Public Relations Tools
Public relations (PR) is the practice of managing the flow of information between an individual or an organization and the public. Public relations may include an organization or individual gaining exposure to their audiences through topics of public interest and news items that do not require direct payment. For a company, the aim of public relations is to persuade the public, investors, partners, employees, and other stakeholders to maintain a certain point of view about it, its leadership, products, or its political decisions. Common activities include speaking at conferences, winning industry awards, working with the press, communicating with employees, and sending out press releases .
Building and managing relationships with those who influence an organization or individual's audiences has a central role in public relations.After a public relations practitioner has been working in the field, they accumulate a list of relationships that become an asset, especially for those in media relations. The ultimate objective of PR is to retain goodwill as well as create it. This is the first core element in public relations. Secondly, the successful procedure to follow in public relations is to first do good and then take credit for it. Thirdly, the PR program must describe its target audience. In most instances, PR programs are aimed at multiple audiences that have varying points of view and needs. Finally, public relations is a planned activity that requires intelligence.
There are several PR tools firms can utilize to ensure effective PR programs:
Messaging is the process of creating a consistent story around a product, person, company, or service. Messaging aims to avoid having readers receive contradictory or confusing information that will instill doubt in their purchasing choice or other decisions that have an impact on the company.
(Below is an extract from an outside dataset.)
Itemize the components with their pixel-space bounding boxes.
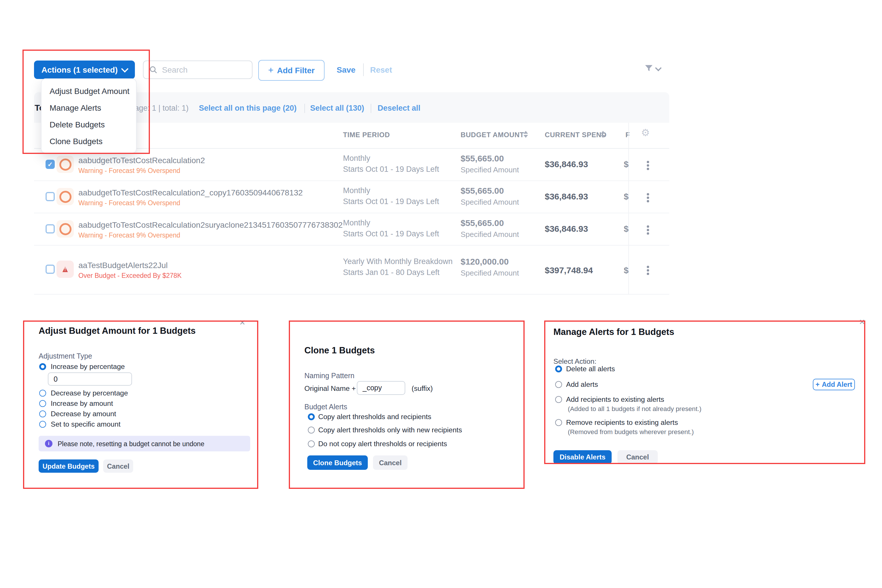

Brands aim to have the same problem statement, industry viewpoint, or brand perception shared across sources and mediums.
A fundamental technique used in public relations is to identify the target audience, and to tailor messages to appeal to them. Sometimes the interests of differing audiences and stakeholders common to a public relations effort necessitate the creation of several distinct but complementary messages.
On the other hand, stakeholder theory identifies people who have a stake in a given institution or issue. All audiences are stakeholders (or presumptive stakeholders), but not all stakeholders are audiences. For example, if a charity commissions a public relations agency to create an advertising campaign to raise money to find a cure for a disease, the charity and the people with the disease are stakeholders, but the audience is anyone who might be willing to donate money.
Digital marketing is the use of Internet tools and technologies such as search engines, Web 2.0 social bookmarking, new media relations, blogging, and social media marketing. Interactive PR allows companies and organizations to disseminate information without relying solely on mainstream publications and communicate directly with the public, customers, and prospects. Online social media such as Facebook and Twitter ensures that firms can get their messages heard directly and quickly. Other forms of media include newspapers, television programs, radio stations, and magazines. Public relations people write press release stories about their organization that they hope the media will use. If the press releases are not used, the marketer attempts to ensure that whatever the media says about the organization is accurate and as complementary as possible.
Advertising dollars in traditional media productions have declined as more and more readers have turned to favor online and social media news sources. As readership in traditional media shifts to online media, so have the focus of many in public relations. Social media releases, search engine optimization, content publishing, and the introduction of podcasts and video are other trends.
Sponsorship is often used as part of a public relations campaign. A company will pay money to have its logo or products used within a public relations campaign. The money is often used to offset the cost of the campaign or to compensate a public figure, spokesperson or "influencer. " An example of a sponsorship is a concert tour presented by a bank or drink company.
Product placement is basically passive advertising. A company pays to have its products used prominently within the context of a public relations campaign. Sometimes products are shown in photographs, in film or video messages or during live appearances. The most common use of product placement is in films where characters use or scenes include products. The fees a company pays to have their products included are often used to offset the cost of production or the actual campaign itself.